I'll assume that if you're reading this then you're interested enough in the genre to have played MOO2. If not, then go and read the Gamespot review of GalCiv2 and just assume that MOO2 is GalCiv2.
All that remains is to list the differences between the two games. Anything not on this list can be assumed to be identical, or as close as makes no difference. Everything. Even the colour of the default interface.
- A 3D engine with more resolutions, zooming and such.
- Simpler control of your empire's macro resource strategy.
- 3 distinct weapon types (kinetic, energy, missile) and three specific defences against them (armour, shields, chaff)
- User configurable interfaces (in theory, text file manipulation is required).
- Annoyingly slow battle resolutions.
- Resources scattered through the galaxy that can be harvested by building starbases.
- More flexible political deals. You can offer any arbitrary combination of money, ships, planets, tech or treaties in return for the same.
- Roll-your-own ship designs (but only for visual purposes, see below).
- Cheesy rip off of quotes from Star Trek and Hitchhiker's Guide.
- Pointless technologies: Galactic Guide (allows all ships to survey anomalies) is only reasearchable well after the point where every anomoly will already have been surveyed.
- An researchable technology victory.
- Political influence; colonies sometimes just convert to your empire.

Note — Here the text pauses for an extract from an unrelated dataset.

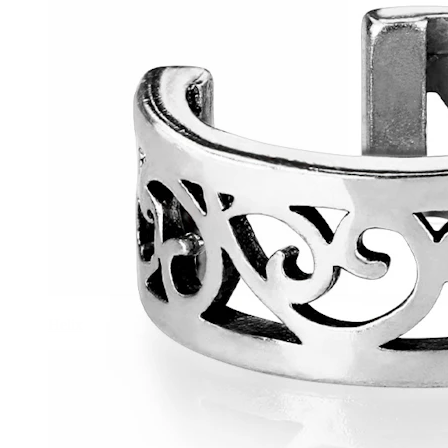
Helix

- Morality, confusingly decided both by your response to occasional moral decisions, and by a researchable technology where you simply decide (regardless of how you actually act) to be good/neutral/eeeevil.
- Many of the most distinctive racial traits (lithovore, cybernetic) in favour of more social traits (bravery). Every race in GalCiv2 is essentially a Bumpy Head.
- Food freighters. Each planet's population is limited by its own food production.
- Workers and planetary-scale economics. You build production facilities and research facilites on planets, but they are staffed based on your global empire economics sliders. You can't have one planet dedicate itself to research while another goes heavy on production.
- Planetary defences like battlestations and ground batteries (you can build "planetary defences" but they only effect ground combat, they don't attack approaching ships).
- Super-tech weapons like stellar converters (Death Star guns).
- Different planet types (barren, irradiated, toxic, ocean world, etc). Planets just have a rating that indicates the number of buildings that you can place.
- Planetary construction or type modification - no making planets from piles of rock, or rescuing Irradiated planets by building a planetary shield.
- Weapon mods (heavy, point defence, etc) and most of the "trick" space combat technologies. It's just plain old weapon power versus defence power. No targetting computers, no lightning fields, no cloaks, no Cosmic Degrobulators.
Don't get me wrong, I like MOO2, but I've already got a copy. If I'd paid money for GalCiv2, I'd be testy about it.